Слушая излияния женщины, я невольно обратила внимание на обстановку квартиры. Странное впечатление производила она. Казалось, что всё здесь тщательно готовится к ремонту: стенка, диваны, кресла, столы — всё было покрыто старыми простынями  и байковыми одеялами, а мебель попроще — тряпками.
Уловив мое недоумение, женщина пояснила: «Приходится прикрывать вещи от пыли, а главное — от неё».
И она кивнула в сторону дочери, одарив её злобным взглядом. «Изведёт в один миг
и не подумает, как мать доставала всё это». А в это время девочка, горько всхлипывая, стояла у двери, не решаясь даже поднять глаза и ожидая возмездия. Она вытирала слезы маленьким грязным кулачком и лишь изредка встряхивала светловолосой головкой, с которой падали ещё до сих пор на пол дождевые капли, оставляя на блестящей поверхности паркета влажные следы.
Женщина же, глядя с любовью на окружающую мебель, продолжала: «Даже не знаю, в кого она у меня такая уродилась — ничего не бережет!» А я почему-то подумала, что слова матери, адресованные дочери, ещё не всё: девочка будет ещё наказана.
С целью защитить несчастную малютку, попыталась призвать мать к рассудку и по возможности успокоить её. Но ничего не приходило на ум, кроме банальных фраз о том, что дети есть дети и что это понятно каждому. Что существует, наконец, материнский долг жалеть своего ребенка и заботиться о его здоровье. При этом нельзя так безжалостно и строго наказывать свое дитя за его уж не столь важную провинность совершенную без умысла и корысти. Разве мало мы портим и разбиваем сами, отнюдь не желая этого?
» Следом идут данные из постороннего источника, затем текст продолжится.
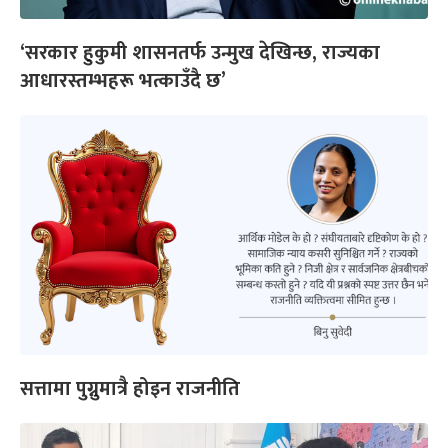
‘सरकार हुकुमी शासनतर्फ उन्मुख देखिन्छ, राज्यका
आधारस्तम्भहरू भत्काउँदै छ’
सत्तामा पुग्नुमात्रै होइन राजनीति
— Пошла на место! — словно собаке, приказала девочке мать. И та робко, чуть касаясь худенькой спинкой стены, оклеенной шикарными импортными обоями, почти незаметно, как тень, просеменила в кухню и скрылась за стеклянной дверью. «Лишаешься ужина!»  —  крикнула ей вдогонку разгневанная мать и тут же удовлетворенно улыбнулась, видя, как послушен и безответен её ребёнок.          
— Садитесь! — предложила мне женщина. Но я не смогла побороть в себе отрицательных эмоций по отношению к ней: тихо открыла дверь и, обернувшись, сказала: «Не дай Бог никому иметь такую мать — ведь у вас нет сердца!»
Женщина тупо посмотрела на меня и криво усмехнулась.